1:58 a.m. Today we went on a proper hunt for peeps. Little yellow baby chicks, sometimes called cheeps by people not raised properly. The ones I'm looking for are small and yellow, with little > shaped beaks. Not baby ducks -- baby chickens.

And I found quite a few of them, I'm happy to report. Sunny day, many people's doors and windows open and you can follow the Elian story street by street as you glide by in the sunshine.

You used to be able to buy real baby chicks, dyed in fetching colors of blue and pink, for Easter. When I was a kid, we had a chicken coop in our back yard, and so sometimes we ended up with a couple of these little peeping creatures. My sister loved them so much -- so much -- that she actually squeezed one to death by hugging it too hard.

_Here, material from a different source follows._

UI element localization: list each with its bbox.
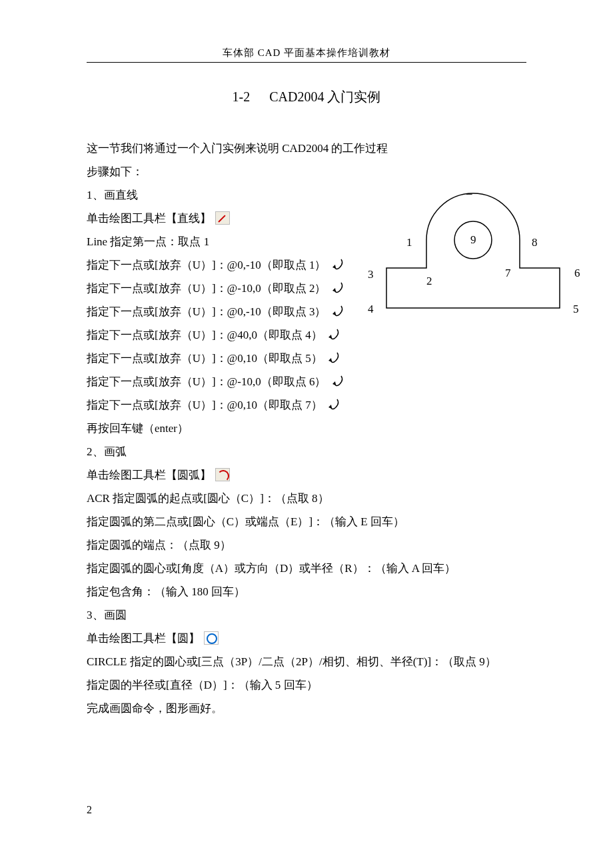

I expected them to lay eggs the color of their dye job, but alas. And since I had to go out there and actually get the eggs, I've been afraid of them ever since. The eggs -- not the chickens. Warm and quivery and stuck gooey in the straw. Don't like the white and I don't have much truck with the yolk, either.

And I can say, with some authority, that grownups should really cool it on the Easter candy. When there's nobody around to supervise you and you can start in on the jellybeans and the peeps before breakfast -- well, when will I learn?

Today I found a peep that you wind up and it walks across the counter and plunges to the floor, as well as one that shimmies when you pull a string. True end-of-the-world stuff. My favorite is a duck-like peep on a spring, in a wishing well, taking a shower. A lovely addition to any collection, and that's my point.

This can be a collection. I need a collection -- a theme. My mother collected roosters until she finally had to cry uncle, but it made gift-buying a snap. Of course, just thinking about her kitchen walls does give me pause. Perhaps caution is needed -- perhaps one can have too many representative barnyard critters.

I guess it's just as well. This chance for the little yellow furry things only comes once a year and most of my collection will be all eaten in another week anyway. Plus, a distressing number of ducks have crept in ...

(ducks in bed)

And with that, I bid you goodnight and good reading.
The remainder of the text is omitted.